Our data indeed demonstrate that DNT-2 and PAM neurons influence each other, not potentially, but really. We have provided data that: DNT-2 and PAMs are connected through circuitry; that the DNT-2 receptors Toll-6 and kek-6 are expressed in DANs, including in PAMs; that alterations in the levels of DNT-2 (both loss and gain of function) and loss of function for the DNT-2 receptors Toll-6 and Kek-6 alter PAM cell number, alter PAM dendritic complexity and alter synaptogenesis in PAMs; alterations in the levels of DNT-2, Toll-6 and kek-6 in adult flies alters dopamine dependent behaviours of climbing, locomotion in an arena and learning and long-term memory. These data firmly demonstrate that the two neuron types DNT-2 and PAMs influence each other.
We have also shown that over-expression of DNT-2 in DNT-2 neurons increases TH mRNA levels, whereas activation of DNT-2 neurons decreases cAMP levels in DNT-2 neurons in a dopamine/Dop2R-dependent manner. These data show a functional interaction between DNT-2 and PAM neurons.
Second, the quantification of bouton volumes (no y-axis label in Figure 5 C and D!) and dendrite complexity are not convincingly laid out. Here, the reader expects fine-grained anatomical characterizations of the structures under investigation, and a method to precisely quantify the lengths and branching patterns of individual dendritic arborizations as well as the volume of individual axonal boutons.
Figure 5C, D do contain Y-axis labels, all our graphs in main manuscript and in supplementary files contain Y-axis labels.
In fact, we did use a method to precisely quantify the lengths and branching patterns of individual dendritic arborisations, volume of individual boutons and bouton counting. These analyses were carried out using Imaris software. For dendritic branching patterns, the “Filament Autodetect” function was used. Here, dendrites were analysed by tracing semi-automatically each dendrite branch (ie manual correction of segmentation errors) to reconstruct the segmented dendrite in volume. From this segmented dendrite, Imaris provides measurements of total dendrite volume, number and length of dendrite branches, terminal points, etc. For bouton size and number, we used the Imaris “Spot” function. Here, a threshold is set to exclude small dots (eg of background) that do not correspond to synapses/boutons. All samples and genotypes are treated with the same threshold, thus the analysis is objective and large sample sizes can be analysed effectively. We have already provided a description of the use of Imaris in the methods section.
Third, Figure 1C shows two neurons with the goal of demonstrating between-neuron variability. It is not convincingly demonstrated that the two neurons are actually of the very same type of neuron in different flies or two completely different neurons.

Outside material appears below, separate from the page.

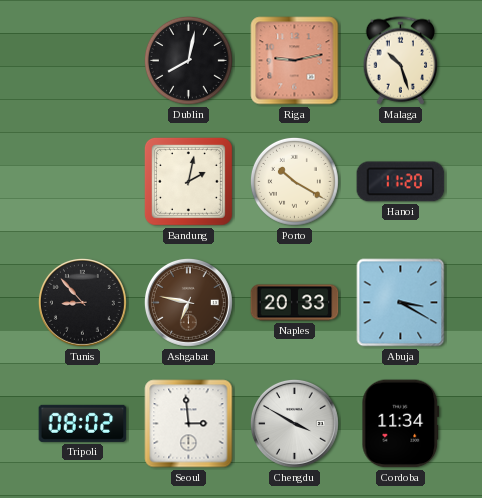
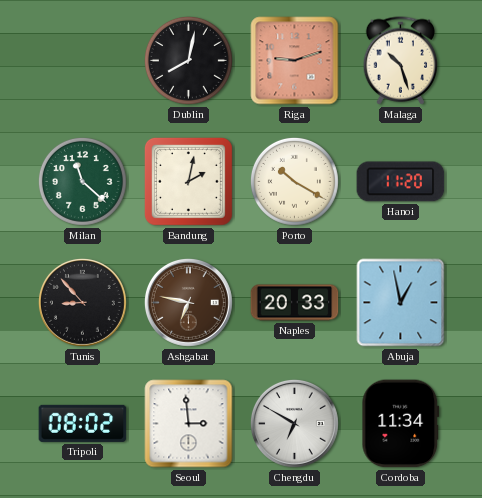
Riga: 9:13 -> 9:12
Milan: none -> 11:22
Abuja: 3:20 -> 12:58
Chengdu: 3:50 -> 6:50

We thank Reviewer 3 for raising this interesting point. It is not possible to prove which of the four DNT-2A neurons per hemibrain, which we visualised with DNT-2>MCFO, were the same neurons in every individual brain we looked at. This is because in every brain we have looked at, the soma of the neurons were not located in exactly the same location. Furthermore, the arborisation patterns are also different and unique, for each individual brain. Thus, there is natural variability in the position of the soma and in the arborisation patterns. Such variability presumably results from the combination of developmental and activity-dependent plasticity.
We would like to thank Reviewer 3 for the very positive evaluation of our work and the interesting and valuable feedback.